Я очень расстроилась. На все эти вопросы ответить трудно. А я-то все последнее время реву! Из-за чего я реву? Реву из-за баскетбола, тоскую по Праге и вдруг начинаю понимать, что тоскую по маме, папе и даже по Милуш! Нет, вы представьте себе: тоскую по Милуш, до чего я дожила! Интересно, а что они делают в эту минуту? Сегодня четверг, уже вечер. Мама, наверное, на своих тренировках, папа, скорее всего, уже пришел из университета, оторвавшись от своего чудесного студенческого научного общества. Может быть, он составляет новый грандиозный план реконструкции сада и дома. Милуш все сварила, все убрала и села смотреть телевизор. Ничего себе уровень культуры? Но теперь меня даже это не слишком раздражает. Ведь на месте Евы я бы просто-напросто сошла с ума. Как бы она была рада, если бы ее мама бегала на тренировки!
Нельзя сказать, чтобы школьная программа вызывала у меня энтузиазм, но я набросилась на нее, как одержимая. Прежде всего ботаника. С теорией кое-как справилась, но до практического применения дело дойдет только весной. Нынешнее время года явно неблагоприятно для растений, а на деревьях, которые видны в окно, мы уже расклассифицировали все листья. Теперь, я думаю, наш товарищ профессор займется хвойными породами, а потом перейдет к морфологии растительного мира. Нельзя сказать, чтобы я сильно полюбила все это. Вот бы теперь сюда нашу Милуш! Сейчас ее объяснения оказались к месту. Ну да ничего не поделаешь. Придется самой. Цитоплазматические волокна — плазмодемы — пронизывают клетчатку и соединяют протопласты соседних клеток. Ну ладно, только что это еще за протопласты?

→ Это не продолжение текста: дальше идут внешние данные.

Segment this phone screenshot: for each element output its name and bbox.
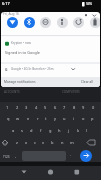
staticText: j <box>68 128 70 133</box>
staticText: 2 <box>16 105 19 110</box>
staticText: z <box>16 140 18 145</box>
button[interactable] <box>0 166 33 180</box>
staticText: x <box>25 140 28 145</box>
staticText: 4 <box>35 105 38 110</box>
staticText: k <box>77 128 80 133</box>
button[interactable]: a <box>5 128 95 133</box>
staticText: 3 <box>25 105 28 110</box>
staticText: G <box>5 67 8 72</box>
staticText: , <box>15 153 17 158</box>
staticText: Fri, Aug 16 <box>3 12 19 16</box>
staticText: Google • 4G In Barcelon • 26m <box>11 67 54 71</box>
staticText: f <box>40 128 42 133</box>
staticText: n <box>61 140 64 145</box>
staticText: 6 <box>54 105 57 110</box>
staticText: y <box>54 116 57 121</box>
staticText: 5 <box>44 105 47 110</box>
button[interactable] <box>80 150 92 162</box>
button[interactable]: G <box>1 63 100 77</box>
staticText: ?123 <box>3 155 10 159</box>
button[interactable] <box>33 166 67 180</box>
button[interactable] <box>40 17 51 28</box>
staticText: w <box>16 116 20 121</box>
staticText: 8 <box>73 105 76 110</box>
staticText: d <box>30 128 33 133</box>
staticText: 6:17 <box>2 1 10 6</box>
staticText: m <box>70 140 74 145</box>
staticText: ACCOUNTS <box>4 90 20 94</box>
staticText: 0 <box>92 105 95 110</box>
staticText: i <box>73 116 75 121</box>
button[interactable]: z <box>10 140 80 145</box>
staticText: a <box>12 128 15 133</box>
staticText: u <box>63 116 66 121</box>
button[interactable]: Clear all <box>81 80 94 84</box>
staticText: q <box>7 116 10 121</box>
staticText: Signed in to Google <box>5 50 40 55</box>
staticText: t <box>45 116 47 121</box>
staticText: Krypton • now <box>11 41 31 45</box>
button[interactable] <box>1 77 100 87</box>
button[interactable]: Krypton • now <box>1 36 100 63</box>
staticText: Manage notifications <box>4 80 36 84</box>
button[interactable] <box>90 17 100 28</box>
staticText: s <box>21 128 23 133</box>
staticText: p <box>91 116 94 121</box>
staticText: 94% <box>86 2 93 6</box>
staticText: o <box>82 116 85 121</box>
button[interactable] <box>24 17 35 28</box>
staticText: Clear all <box>81 80 94 84</box>
staticText: 7 <box>63 105 66 110</box>
staticText: h <box>58 128 61 133</box>
staticText: v <box>42 140 45 145</box>
staticText: 9 <box>82 105 85 110</box>
button[interactable] <box>67 166 101 180</box>
staticText: b <box>51 140 54 145</box>
staticText: . <box>70 152 72 157</box>
button[interactable] <box>57 17 68 28</box>
button[interactable] <box>7 17 18 28</box>
staticText: r <box>37 116 39 121</box>
staticText: g <box>49 128 52 133</box>
button[interactable]: 1 <box>0 105 101 110</box>
staticText: c <box>34 140 36 145</box>
staticText: COMPUTERS <box>62 90 80 94</box>
button[interactable] <box>73 17 84 28</box>
button[interactable]: q <box>0 116 101 121</box>
staticText: l <box>86 128 88 133</box>
staticText: e <box>27 116 30 121</box>
staticText: 1 <box>6 105 9 110</box>
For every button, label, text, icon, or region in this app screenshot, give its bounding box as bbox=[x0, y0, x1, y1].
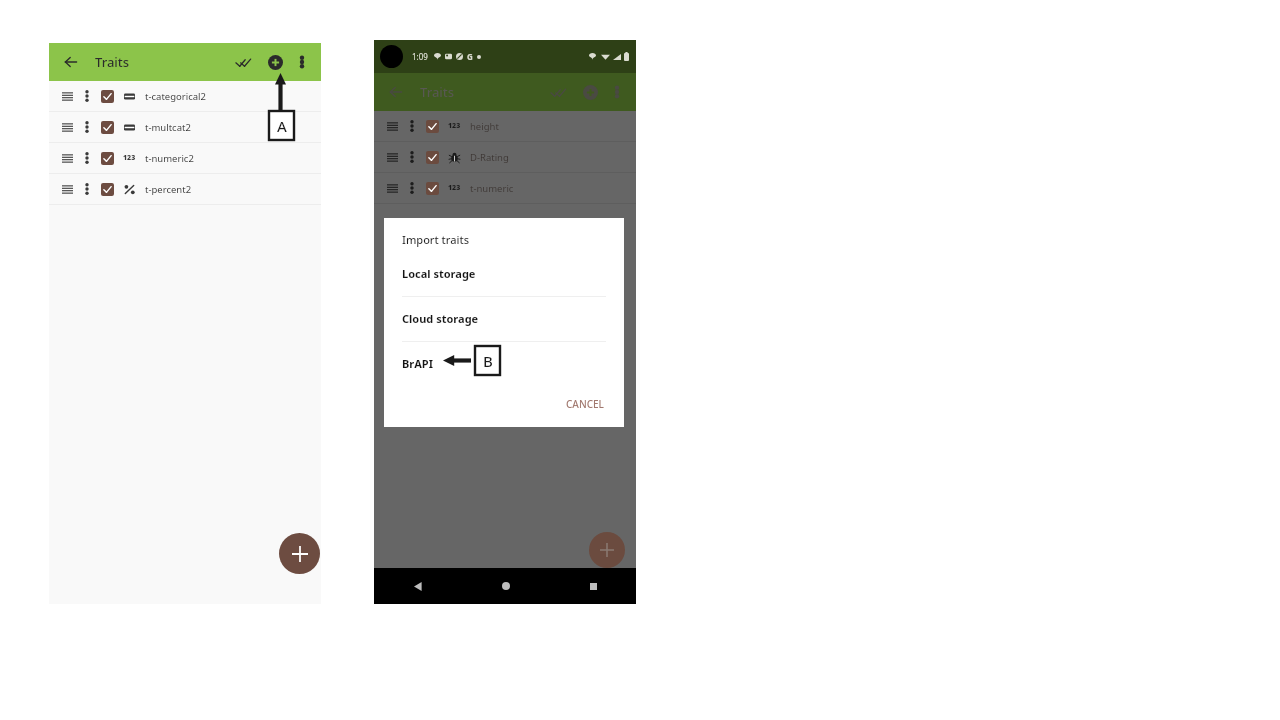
staticText: Import traits bbox=[402, 232, 470, 247]
button[interactable]: Add trait bbox=[589, 532, 625, 568]
button[interactable]: More options bbox=[607, 82, 627, 102]
button[interactable]: Back bbox=[407, 575, 429, 597]
staticText: G bbox=[467, 51, 473, 62]
button[interactable]: Local storage bbox=[384, 264, 624, 283]
button[interactable]: Row menu bbox=[79, 181, 95, 197]
button[interactable]: Row menu bbox=[79, 150, 95, 166]
button[interactable]: BrAPI bbox=[384, 354, 624, 373]
staticText: t-numeric bbox=[470, 182, 514, 195]
button[interactable]: Reorder bbox=[58, 87, 76, 105]
staticText: CANCEL bbox=[566, 397, 604, 411]
button[interactable] bbox=[98, 87, 116, 105]
staticText: t-percent2 bbox=[145, 183, 192, 196]
button[interactable] bbox=[98, 180, 116, 198]
button[interactable]: Reorder bbox=[49, 112, 321, 142]
button[interactable]: Select all bbox=[231, 50, 255, 74]
button[interactable]: Reorder bbox=[58, 180, 76, 198]
staticText: B bbox=[483, 351, 493, 371]
staticText: BrAPI bbox=[402, 356, 433, 371]
button[interactable]: Back bbox=[60, 51, 82, 73]
button[interactable]: Add trait bbox=[279, 533, 320, 574]
staticText: 123 bbox=[448, 183, 461, 193]
button[interactable]: Reorder bbox=[383, 148, 401, 166]
button[interactable]: Reorder bbox=[58, 149, 76, 167]
button[interactable]: Home bbox=[495, 575, 517, 597]
button[interactable]: Reorder bbox=[374, 142, 636, 172]
staticText: Local storage bbox=[402, 266, 476, 281]
button[interactable] bbox=[98, 118, 116, 136]
staticText: t-numeric2 bbox=[145, 152, 194, 165]
button[interactable]: More options bbox=[292, 52, 312, 72]
staticText: Traits bbox=[420, 83, 455, 101]
staticText: A bbox=[277, 116, 287, 136]
button[interactable] bbox=[423, 148, 441, 166]
button[interactable]: Select all bbox=[546, 80, 570, 104]
staticText: D-Rating bbox=[470, 151, 509, 164]
staticText: Cloud storage bbox=[402, 311, 479, 326]
button[interactable]: Row menu bbox=[404, 180, 420, 196]
button[interactable]: CANCEL bbox=[561, 393, 609, 415]
staticText: t-categorical2 bbox=[145, 90, 206, 103]
staticText: 1:09 bbox=[412, 51, 428, 62]
button[interactable]: Reorder bbox=[49, 81, 321, 111]
button[interactable]: Row menu bbox=[404, 118, 420, 134]
button[interactable] bbox=[423, 117, 441, 135]
button[interactable]: Reorder bbox=[374, 173, 636, 203]
button[interactable]: Back bbox=[385, 81, 407, 103]
staticText: 123 bbox=[448, 121, 461, 131]
button[interactable]: Reorder bbox=[49, 174, 321, 204]
button[interactable]: Reorder bbox=[383, 179, 401, 197]
staticText: 123 bbox=[123, 153, 136, 163]
button[interactable]: Row menu bbox=[79, 88, 95, 104]
button[interactable] bbox=[423, 179, 441, 197]
button[interactable]: Add trait bbox=[263, 50, 287, 74]
button[interactable]: Reorder bbox=[374, 111, 636, 141]
button[interactable]: Row menu bbox=[404, 149, 420, 165]
button[interactable]: Reorder bbox=[58, 118, 76, 136]
staticText: t-multcat2 bbox=[145, 121, 191, 134]
button[interactable]: Cloud storage bbox=[384, 309, 624, 328]
button[interactable]: Reorder bbox=[383, 117, 401, 135]
button[interactable]: Reorder bbox=[49, 143, 321, 173]
staticText: Traits bbox=[95, 53, 130, 71]
staticText: height bbox=[470, 120, 499, 133]
button[interactable]: Row menu bbox=[79, 119, 95, 135]
button[interactable] bbox=[98, 149, 116, 167]
button[interactable]: Recent apps bbox=[582, 575, 604, 597]
button[interactable]: Add trait bbox=[578, 80, 602, 104]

Или я, сохрани бог, залезла вперед?
А может быть, лучше позвонить Еве? Если бы я была на ее месте, мне было бы очень нужно, чтобы мне кто-то позвонил. Вдруг ей что-нибудь надо сделать, чем-нибудь помочь? Кто поможет, если не подруга? Ну вот, попала в самую точку — забыла, что я не в Праге. У Марии телефон есть, а у Евы нет. Она мне уже раньше говорила, что в их развалину телефон тянуть не будут. Сделаем по-другому. Раз уж я подошла к аппарату, позвоню домой и сразу же после разговора побегу к Еве. Надеюсь, ее несчастная мать меня не выгонит.